There have been some occasions where we looked at a piece and wondered if we could in fact, repair it acceptably due to the extent of the damage. Previous attempts at "repairs" by persons without proper knowledge, tools, (or both) usually present the greatest challenges. Unfortunately, this translates into more time and therefore greater cost involved in the restoration. Hopefully you will agree that the results are worth it.

We hope you enjoy getting an inside look at what goes on in our shop...just a little.




This mahogany dining room hutch was in pretty sad shape when it came in to the shop. It was very near and dear to it's owner and she wanted it fixed properly since previous "family" attempts to repair it had resulted in what you see here. It is on it's side in this photo, but as you can see it is not what you'd like to display in your dining room. I gulped and told her we would do our best.





Here's another look from the underside. It was filled with "plastic wood" or some such stuff. The leg was very wobbly and ready to snap off.

















This is from the side. Fortunately it did not snap off as that would have complicated the repair even more.

















Having performed a "legectomy" this is what we found inside. 
















It probably held for a couple of years but it was doomed to failure. It was a valiant attempt. However nothing beats a well equipped shop with years of experience, and a few tricks of the trade. :-)












Yuck! What can we do with this?














Well, here's the finished product. Not too shabby! And solid too.


















Highly acceptable. At least the owner thought so, and that's what counts. Well, we thought so too!

















Another view from straight on the front

Look at the top of the article to see the entire finished product.








And now for something completely different:






What happened here?

A very bored and anxious Great Dane decided that it would be an effective way to tell his owners about his emotional state by chewing off the arm of their piano.


Not a nice thing to come home to!























They asked me if I could fix it. After I gulped, I replied that, although I could not make it look like new, I could make it a whole lot better as long as they understood that it would not be perfect. They agreed to have me try. Actually, I was not sure at that time quite how I would go about repairing it. I had to think about it for a while.

Well, as you can see in the following pictures, the outcome was pretty reasonable, and very satisfactory to the owners. It ended up being better than any of us expected at the outset.







So, in general it came out pretty good. We did this back in 2010. I think I could do a better job now as my touch up abilities have improved with practice.




























Crazy Piano Repair Example:
 
This piano came to us with hammers "installed" by someone who had no clue what they were doing. The hammer line is supposed to be straight, essentially from note #1 to note #88. You can see from the photo that whoever did this did not understand this important fact.
 
The piano was unplayable and needed to have all the hammers removed, correct strike point determined, and hammers re-installed correctly as in the photo below. Many hours were spent making this correction. Then fully reconditioned.
 
Could it have been a DIY homeowner???
 
 
 
 
 

Here we see the corrected hammer line straight as an arrow. Actually not though, since we determine strike point from note #88 down to #72, and then straight from #72 down to #1 in the bass.
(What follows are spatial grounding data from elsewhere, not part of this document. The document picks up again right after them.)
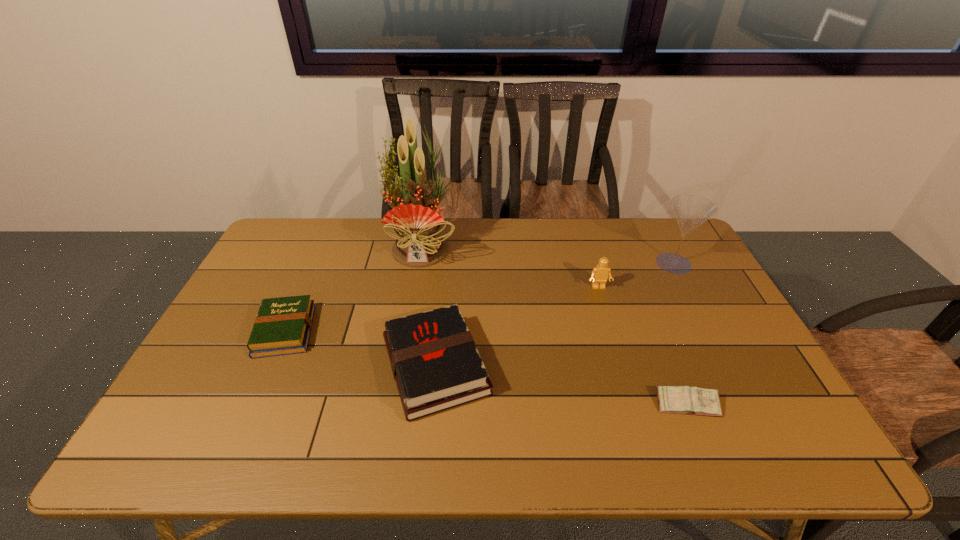 Locate an element on the screen. This screenshot has height=540, width=960. free region that satisfies the following two spatial constraints: 1. on the back side of the hardback book; 2. on the right side of the flute glass is located at coordinates (444, 263). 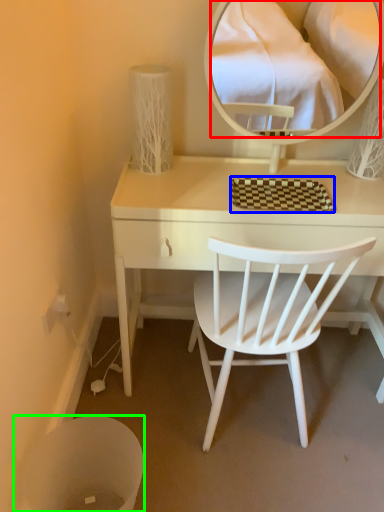 Question: Which object is the closest to the mirror (highlighted by a red box)? Choose among these: mat (highlighted by a blue box) or trash bin/can (highlighted by a green box).

Choices:
 (A) mat
 (B) trash bin/can

Answer: (A) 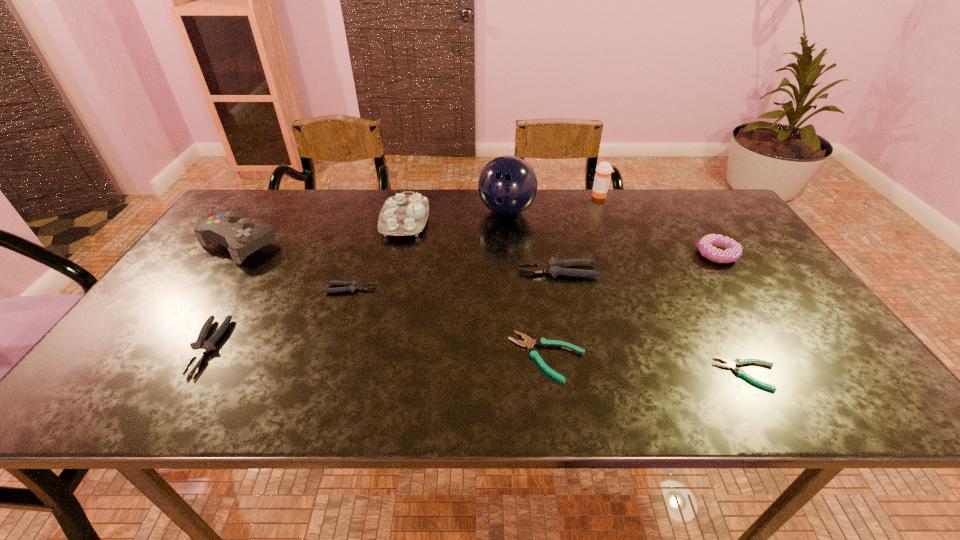 The image size is (960, 540). Identify the location of free space located on the right of the blue chinaware. (503, 220).

This screenshot has width=960, height=540. Find the location of `vacant space located 0.350m on the right of the control`. vacant space located 0.350m on the right of the control is located at coordinates (398, 244).

Locate an element on the screen. Image resolution: width=960 pixels, height=540 pixels. free region located 0.150m on the front of the sixth shortest object is located at coordinates [x=751, y=306].

The width and height of the screenshot is (960, 540). What are the coordinates of `free space located at the gripping part of the sixth tallest object` in the screenshot? It's located at (500, 271).

Locate an element on the screen. free space located at the gripping part of the sixth tallest object is located at coordinates (440, 271).

Locate an element on the screen. The image size is (960, 540). free region located 0.370m at the gripping part of the sixth tallest object is located at coordinates (380, 271).

This screenshot has width=960, height=540. What are the coordinates of `vacant space situated 0.060m at the gripping part of the seventh tallest object` in the screenshot? It's located at (174, 402).

Locate an element on the screen. The width and height of the screenshot is (960, 540). vacant space located 0.080m at the gripping part of the fourth nearest pliers is located at coordinates (407, 288).

Where is `vacant space located 0.110m on the back of the bigger teal pliers`? vacant space located 0.110m on the back of the bigger teal pliers is located at coordinates (539, 299).

This screenshot has height=540, width=960. What are the coordinates of `free space located on the right of the right teal pliers` in the screenshot? It's located at (826, 374). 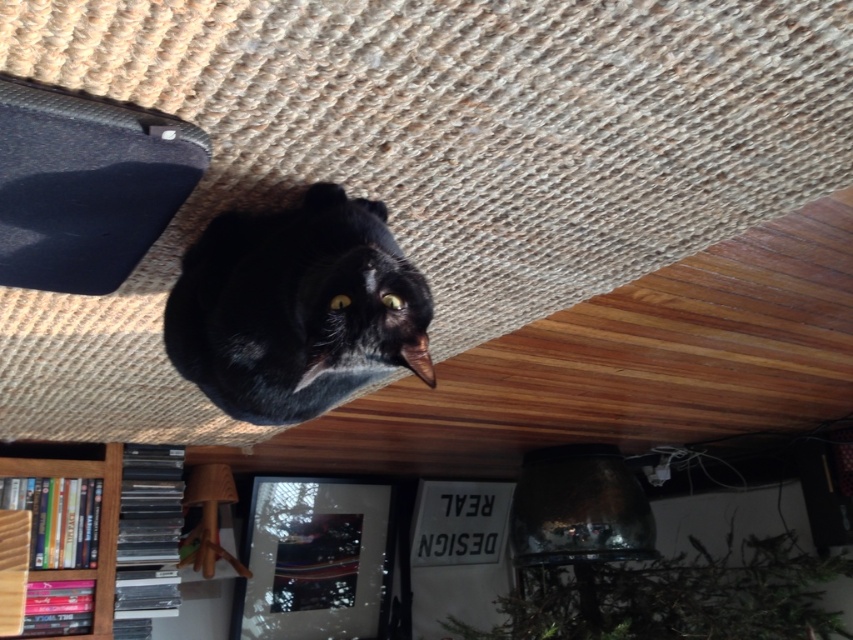 Where is the black matte cat at center located in the image?

The black matte cat at center is located at point coordinates of (296, 307).

You are standing in the room and want to place a small plant pot exactly at the point marked as point (296, 307). However, there is a black matte cat at center currently occupying that location. Can you place the plant pot there without disturbing the cat?

The black matte cat at center is located at point (296, 307), so you cannot place the plant pot there without moving the cat.

You are a delivery robot that is 2 feet wide. You need to move from the entrance to the wooden bookshelf at lower left while avoiding the black matte cat at center. Can you safely pass between them without getting too close?

The black matte cat at center is 4.48 feet away from the wooden bookshelf at lower left. Since the robot is 2 feet wide, there is enough space between them to safely navigate around the cat and reach the bookshelf. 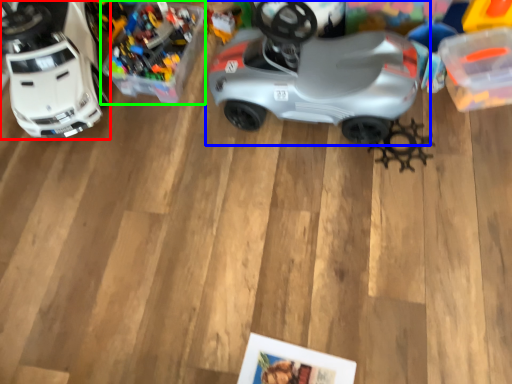 Question: Based on their relative distances, which object is nearer to toy (highlighted by a red box)? Choose from car (highlighted by a blue box) and toy (highlighted by a green box).

Choices:
 (A) car
 (B) toy

Answer: (B) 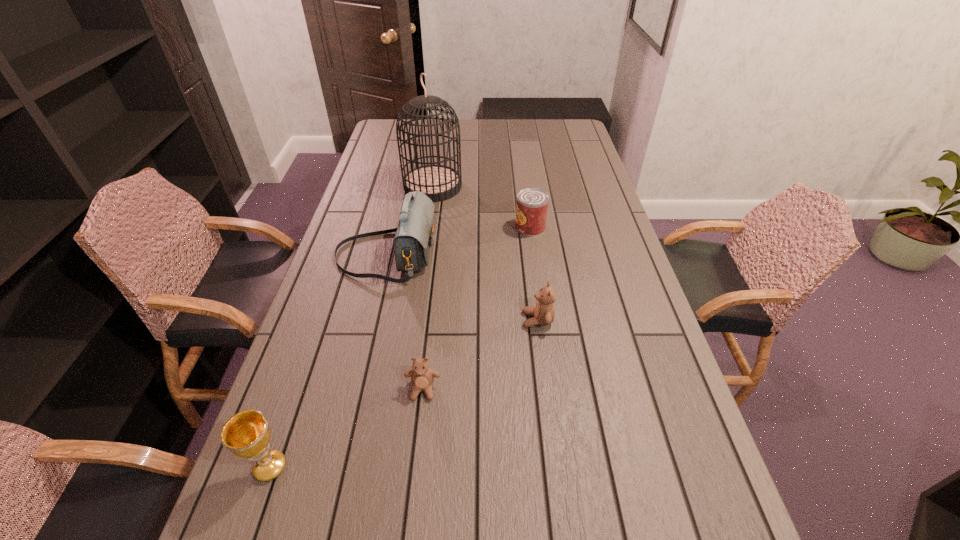 Locate an element on the screen. This screenshot has height=540, width=960. vacant space situated 0.210m on the front-facing side of the shortest object is located at coordinates (411, 499).

Find the location of a particular element. vacant space located on the front-facing side of the right teddy bear is located at coordinates (376, 320).

What are the coordinates of `vacant point located on the front-facing side of the right teddy bear` in the screenshot? It's located at [477, 320].

Where is `free region located on the front-facing side of the right teddy bear`? Image resolution: width=960 pixels, height=540 pixels. free region located on the front-facing side of the right teddy bear is located at coordinates (441, 320).

Find the location of `free point located on the back of the second tallest object`. free point located on the back of the second tallest object is located at coordinates (402, 187).

You are a GUI agent. You are given a task and a screenshot of the screen. Output one action in this format:
    pyautogui.click(x=<x>, y=<y>)
    Task: Click on the blank area located 0.120m on the right of the farthest object
    The width and height of the screenshot is (960, 540).
    Given the screenshot: What is the action you would take?
    pyautogui.click(x=493, y=186)

Locate an element on the screen. This screenshot has height=540, width=960. free space located on the right of the can is located at coordinates (593, 228).

This screenshot has width=960, height=540. I want to click on vacant space located 0.200m on the back of the nearest object, so click(304, 369).

Where is `object at the near edge`? The height and width of the screenshot is (540, 960). object at the near edge is located at coordinates (247, 434).

Find the location of a particular element. shoulder bag situated at the left edge is located at coordinates (413, 239). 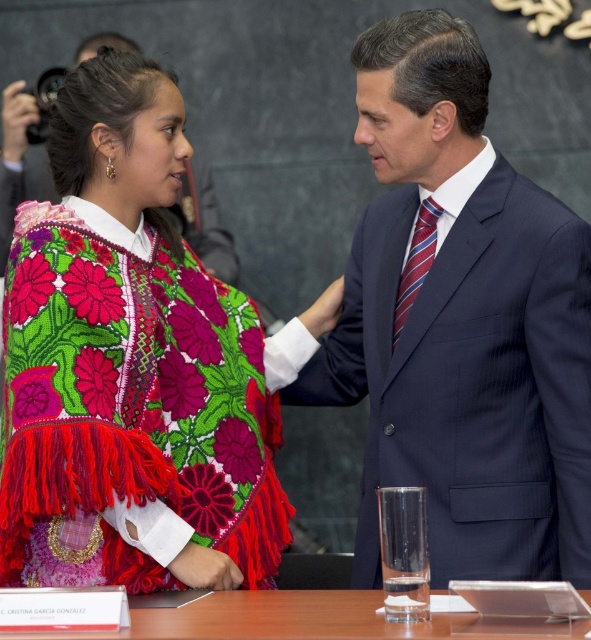 Can you confirm if embroidered wool poncho at center is taller than transparent glass at center?

Indeed, embroidered wool poncho at center has a greater height compared to transparent glass at center.

Does embroidered wool poncho at center appear on the left side of transparent glass at center?

Indeed, embroidered wool poncho at center is positioned on the left side of transparent glass at center.

Identify the location of embroidered wool poncho at center. coord(129,412).

Does dark blue pinstripe suit at center appear over embroidered wool poncho at center?

Yes.

Is dark blue pinstripe suit at center thinner than embroidered wool poncho at center?

Incorrect, dark blue pinstripe suit at center's width is not less than embroidered wool poncho at center's.

Find the location of a particular element. dark blue pinstripe suit at center is located at coordinates (462, 324).

Is matte black suit at center taller than striped silk tie at center?

Indeed, matte black suit at center has a greater height compared to striped silk tie at center.

Is matte black suit at center smaller than striped silk tie at center?

→ Incorrect, matte black suit at center is not smaller in size than striped silk tie at center.

Which is behind, point (125, 38) or point (410, 298)?

Point (125, 38)

Locate an element on the screen. matte black suit at center is located at coordinates (204, 224). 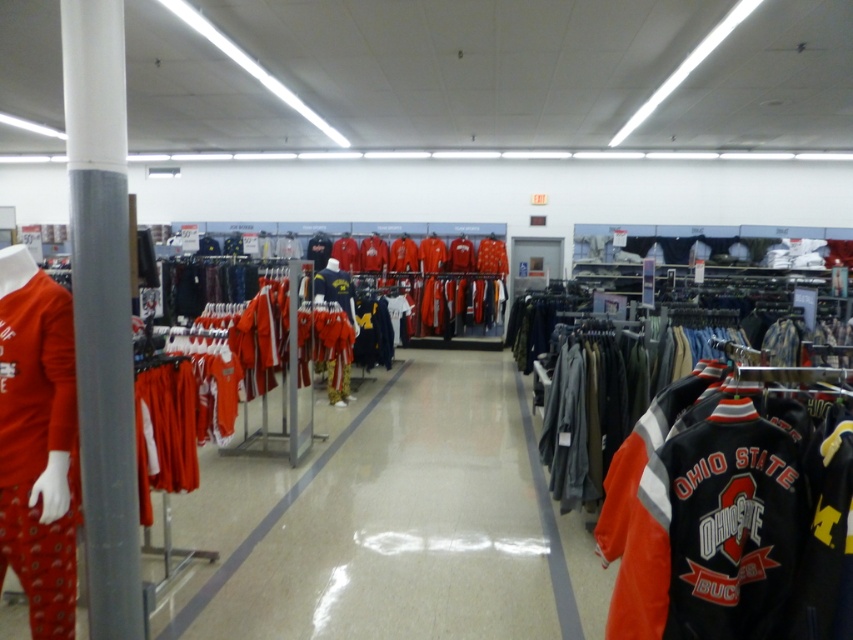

So, sometimes there is a very slight deviation from a perfectly straight line. The result though, is a great sounding piano!
 
 





Damaged table top



























Unfortunately we did not actually get a before photo of what happened to this mahogany table top. Believe it or not this was damaged by a gunshot (accidental, of course as he was cleaning his gun at the table).  If you look closely you can see we we routed out the damage and patched in a solid piece of mahogany, then finished it to match as well as we could. 




























Being that it was across the grain it was pretty much impossible to make an invisible repair, but I think we did a pretty good job overall. It was a family dining room set so it had sentimental value to the owner. She was ultimately very happy!



























From a distance you can barely tell it happened.